PIU' DOLCE LA CATENA OCCIDENTALE

E' molto facile associare la catena dei Monti Sibillini alle vette più comuni e conosciute come il Vettore, la Sibilla o la Priora. In verità appartengono ai Monti Azzurri anche le vette meno imponenti ma non per questo meno suggestive e panoramiche del versante occidentale; due su tutte: il Monte delle Rose ed il Monte Patino dalle quali la vista spazia un pò ovunque soprattutto sulle campagne umbre ed in particolare sulla cittadina di Norcia.

Due vette appunto molto vicine tra di loro, divise da una sella erbosa da un nome alquanto inquietante. Come ormai ben sapete la storia sui Monti Sibillini è un insieme di ingredienti amalgamati con un'armonia perfetta: leggende, storie popolari, fantasiose interpretazioni, storia vera e propria realmente documentata.

Tutto questo ha dato origine a toponimi che sono senz'altro legati tra di loro: Infernaccio, Lago di Pilato, Pizzo del Diavolo, Passo Cattivo, Redentore, Sibilla e molti altri. Tra questi non poteva mancare  la Forca di Giuda, una sella a quota 1.798 metri che separa appunto il Monte della Rose con il Monte Patino.

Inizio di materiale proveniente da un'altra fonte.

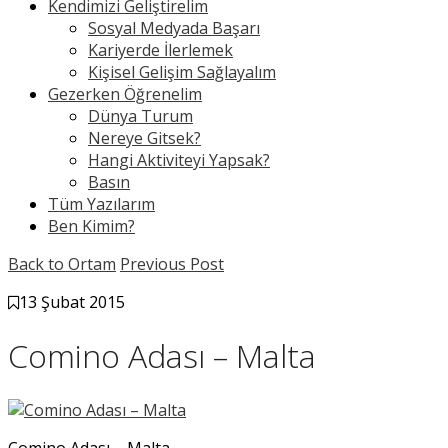
Kendimizi Geliştirelim
Sosyal Medyada Başarı
Kariyerde İlerlemek
Kişisel Gelişim Sağlayalım
Gezerken Öğrenelim
Dünya Turum
Nereye Gitsek?
Hangi Aktiviteyi Yapsak?
Basın
Tüm Yazılarım
Ben Kimim?
Back to Ortam
Previous Post
13 Şubat 2015
Comino Adası – Malta
Comino Adası – Malta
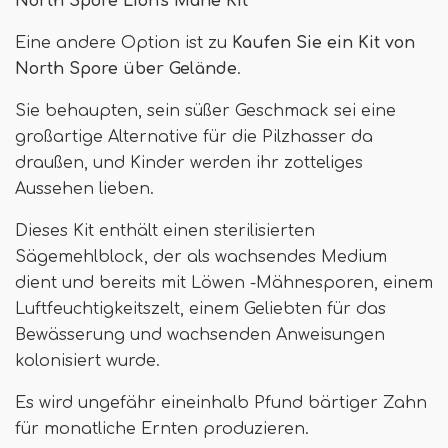
North Spore Lion's Mane Kit
Eine andere Option ist zu
Kaufen Sie ein Kit von
North Spore über Gelände
.
Sie behaupten, sein süßer Geschmack sei eine
großartige Alternative für die Pilzhasser da
draußen, und Kinder werden ihr zotteliges
Aussehen lieben.
Dieses Kit enthält einen sterilisierten
Sägemehlblock, der als wachsendes Medium
dient und bereits mit Löwen -Mähnesporen, einem
Luftfeuchtigkeitszelt, einem Geliebten für das
Bewässerung und wachsenden Anweisungen
kolonisiert wurde.
Es wird ungefähr eineinhalb Pfund bärtiger Zahn
für monatliche Ernten produzieren.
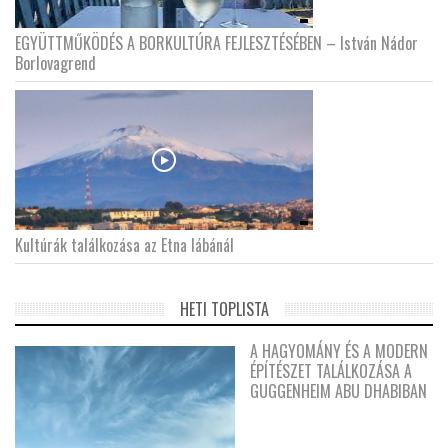
EGYÜTTMŰKÖDÉS A BORKULTÚRA FEJLESZTÉSÉBEN – István Nádor
Borlovagrend
Kultúrák találkozása az Etna lábánál
HETI TOPLISTA
A HAGYOMÁNY ÉS A MODERN
ÉPÍTÉSZET TALÁLKOZÁSA A
GUGGENHEIM ABU DHABIBAN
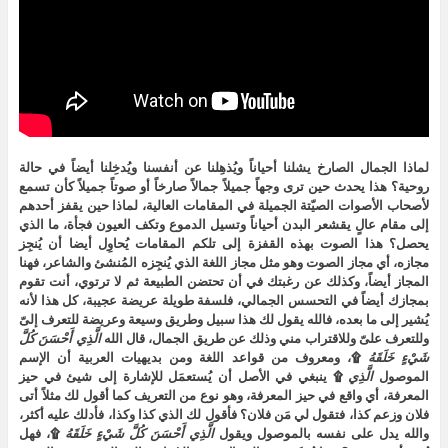
لماذا الجمال الصارخ يشلنا أحياناً ويُذهِلنا عن أنفسنا ويُدخِلنا أيضاً في حالة
روحية؟ هذا يحدث حين ترى وجهاً جميلاً جمالاً صارخاً أو صوتاً جميلاً كأن تسمع
لأصحاب الأصوات الصيّتة الجميلة في المقامات العالية، لماذا حين يقفز أحدهم
إلى مقام عالٍ يقشعر البدن أحياناً وتسيل الدموع وتكف العيون فجأة، ما الذي
يحصل؟ هذا الصوت بهذه القفزة إلى تلكم المقامات يُحاوِل أيضا أن يُنجِز
مجازه، أي مجاز الصوت وهو مثل مجاز اللغة الذي يُنجِزه المُنشئ والشاعر، فهنا
المجاز أيضاً، وكذلك عن رغبتك في أن تحتضن الطبيعة ثم لا ترتوي، أنت تقوم
بمجازك أيضاً في التحسس الجمالي، فلسفة طويلة عريضة عجيبة، كل هذا لأنه
يُشير إلى ما بعده، فالله يقول لك هذا سبيل وطريق وسيعة وعريضة للتعرف إلىّ
وللتعرف علىّ وللاقتراب مني وذلك عن طريق الجمال، قال الله
الَّذِي
أَحْسَنَ
كُلَّ
شَيْءٍ
خَلَقَهُ
۩، ومعروف من قواعد اللغة ومن بديهيات العربية أن الإسم
الموصول
الَّذِي
۩ ينبغي في الأصل أن يُستعمَل للإشارة إلى شيئ في حيز
المعرفة، أي واقع في حيز المعرفة، وهو نوع من التعريف كما أقول لك مثلاً أتى
فلان وزعم كذا، فتقول لي مَن فلان؟ فأقول لك الذي كذا وكذا، فأدلك عليه أكثر،
والله يدل على نفسه بالموصول ويقول
الَّذِي
أَحْسَنَ
كُلَّ
شَيْءٍ
خَلَقَهُ
۩، فهل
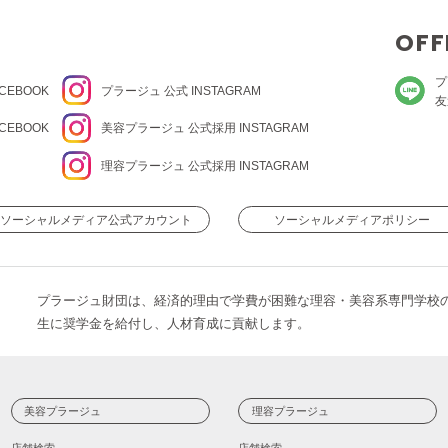
OFF
プ
CEBOOK
プラージュ
公式 INSTAGRAM
友
CEBOOK
美容プラージュ 公式
採用 INSTAGRAM
理容プラージュ 公式
採用 INSTAGRAM
ソーシャルメディア公式アカウント
ソーシャルメディアポリシー
プラージュ財団は、経済的理由で学費が困難な理容・美容系専門学校
生に奨学金を給付し、人材育成に貢献します。
美容プラージュ
理容プラージュ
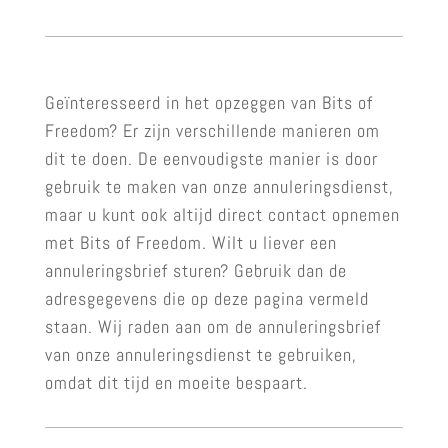
Geïnteresseerd in het opzeggen van Bits of
Freedom? Er zijn verschillende manieren om
dit te doen. De eenvoudigste manier is door
gebruik te maken van onze annuleringsdienst,
maar u kunt ook altijd direct contact opnemen
met Bits of Freedom. Wilt u liever een
annuleringsbrief sturen? Gebruik dan de
adresgegevens die op deze pagina vermeld
staan. Wij raden aan om de annuleringsbrief
van onze annuleringsdienst te gebruiken,
omdat dit tijd en moeite bespaart.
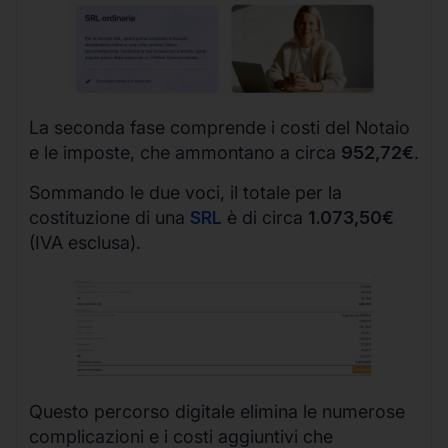
La seconda fase comprende i costi del Notaio
e le imposte, che ammontano a circa
952,72€
.
Sommando le due voci, il totale per la
costituzione di una
SRL
è di circa
1.073,50€
(IVA esclusa).
Questo percorso digitale elimina le numerose
complicazioni e i costi aggiuntivi che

La Forca di Giuda è anche meta di passaggio del Grande Anello dei Sibillini ed è la quota massima che raggiunge il GAS durante i suoi circa 120 Km di lunghezza.

In tempi passati rivestiva un ruolo di primo piano: rappresentava infatti una arteria importantissima di collegamento tra Visso, per mezzo della Valle di Rapegna e Norcia attraverso la Val Castoriana soprattutto per la pastorizia ed il bestiame. Importanti sono le due valli che circondano il Monte Patino: la Valle di Patino e la Valle Cerasa; c'è inoltre una grotta facilmente raggiungibile che con molta fantasia è stata chiamata grotta di Patino lungo la Valle di Patino. Una grotta sicuramente molto frequentata in passato forse da pastori e viandanti in cerca di un riparo provvisorio; le pareti sono completamente annerite dall'intenso fumo dei fuochi accesi segno di una intenso passaggio.